Nibali, il maestro bambino

di Giulia De Maio

Gli anni passano ma Vin­cenzo Nibali ha lo stesso entusiasmo di quel bambino che scoprì il ciclismo guardando le videocassette di papà Salvatore. Oltre 30 anni dopo le prime pedalate mosse at­torno a casa, ama giocare e questo è il suo segreto per restare giovane e allo stesso tempo fare assolutamente sul serio quando si tratta di due ruote. La bicicletta lo ha «tirato fuori dai guai», lo ha fatto diventare l’uomo e il campione che è oggi. Da 17 anni rappresenta il suo lavoro, da sempre la sua passione più grande. Lo abbiamo in­contrato in occasione del primo raduno della Astana Qazaqstan Team 2022 e, ancora una volta, ci ha stupito.
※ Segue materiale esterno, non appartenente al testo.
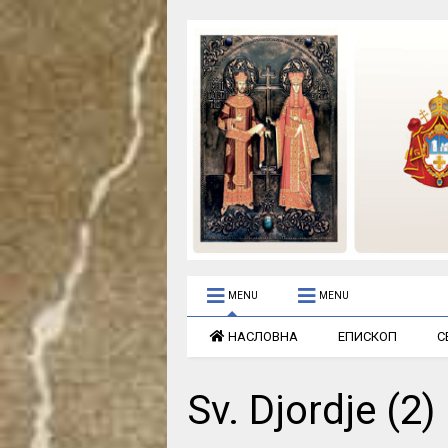
MENU
MENU
НАСЛОВНА
ЕПИСКОП
С
Sv. Djordje (2)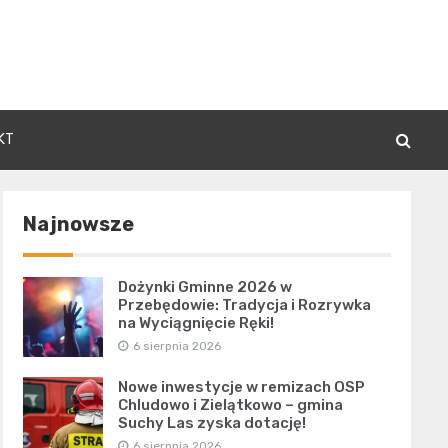
KT
Najnowsze
Dożynki Gminne 2026 w
Przebędowie: Tradycja i Rozrywka
na Wyciągnięcie Ręki!
6 sierpnia 2026
Nowe inwestycje w remizach OSP
Chludowo i Zielątkowo – gmina
Suchy Las zyska dotację!
6 sierpnia 2026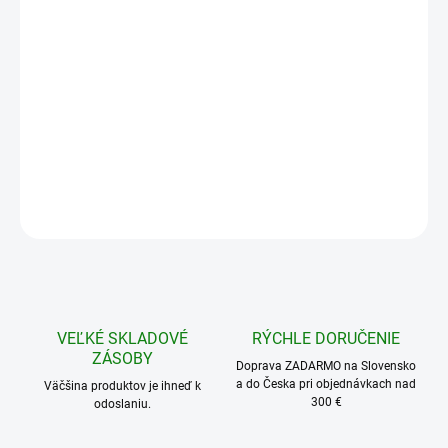
SKLADOM
cena:
Doprava ZDARMA pre objednávky nad 300€
DETAILNÉ INFORMÁCIE
Dĺžka:
5 m
10 m
20 m
50 m
Priemer:
Ø 5 mm
Ø 8 mm
Ø 10 mm
Ø 12 mm
Ø 16 mm
Ø 26 mm
−
+
Pridať do košíka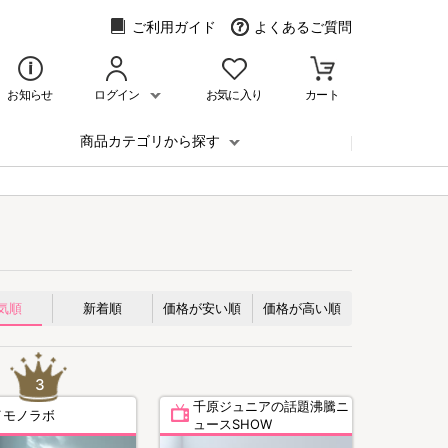
ご利用ガイド
よくあるご質問
お知らせ
ログイン
お気に入り
カート
商品カテゴリから探す
気順
新着順
価格が安い順
価格が高い順
千原ジュニアの話題沸騰ニ
イモノラボ
ュースSHOW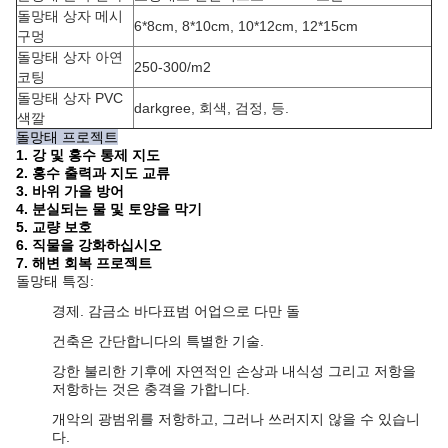
돌망태 상자 메시
6*8cm, 8*10cm, 10*12cm, 12*15cm
구멍
돌망태 상자 아연
250-300/m2
코팅
돌망태 상자 PVC
darkgree, 회색, 검정, 등.
색깔
돌망태 프로젝트
1.
강 및 홍수 통제 지도
2. 홍수 출력과 지도 교류
3. 바위 가을 방어
4. 분실되는 물 및 토양을 막기
5.
교량 보호
6. 직물을 강화하십시오
7. 해변 회복 프로젝트
돌망태 특징:
경제. 감금소 바다표범 어업으로 다만 돌
건축은 간단합니다의 특별한 기술.
강한 불리한 기후에 자연적인 손상과 내식성 그리고 저항을
저항하는 것은 충격을 가합니다.
개악의 광범위를 저항하고, 그러나 쓰러지지 않을 수 있습니
다.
Tra tanti giovanotti lo Squalo è quello che ha passato più tempo con la dirigenza, i tecnici, lo staff, i medici, gli sponsor, quello che ha rivolto più domande al preparatore e al biomeccanico, quello che ha posto maggiore cura nelle prove dei materiali, non perché obbligato dal suo “nome” ma perchè è curioso, ha ancora voglia di imparare e non lasciare nulla al caso. Si stupisce che ci sia chi ha un po’ di timore reverenziale nell’avvicinarlo, chiede di non mettergli troppe pressioni, si stupisce quando scopre che non abbiamo il suo numero personale (e ce lo dà senza problemi, quasi scusandosene per non averlo fatto prima). Vincenzo è così, forse an­cora non si è reso conto del tutto di es­sere Nibali. Uno dei più grandi campioni di ciclismo. Gli piacerebbe un futuro da tester, vista la sua “fissa” per la tecnica e la meccanica, ma prima ha un presente da corridore ancora tutto da vivere in maglia celeste.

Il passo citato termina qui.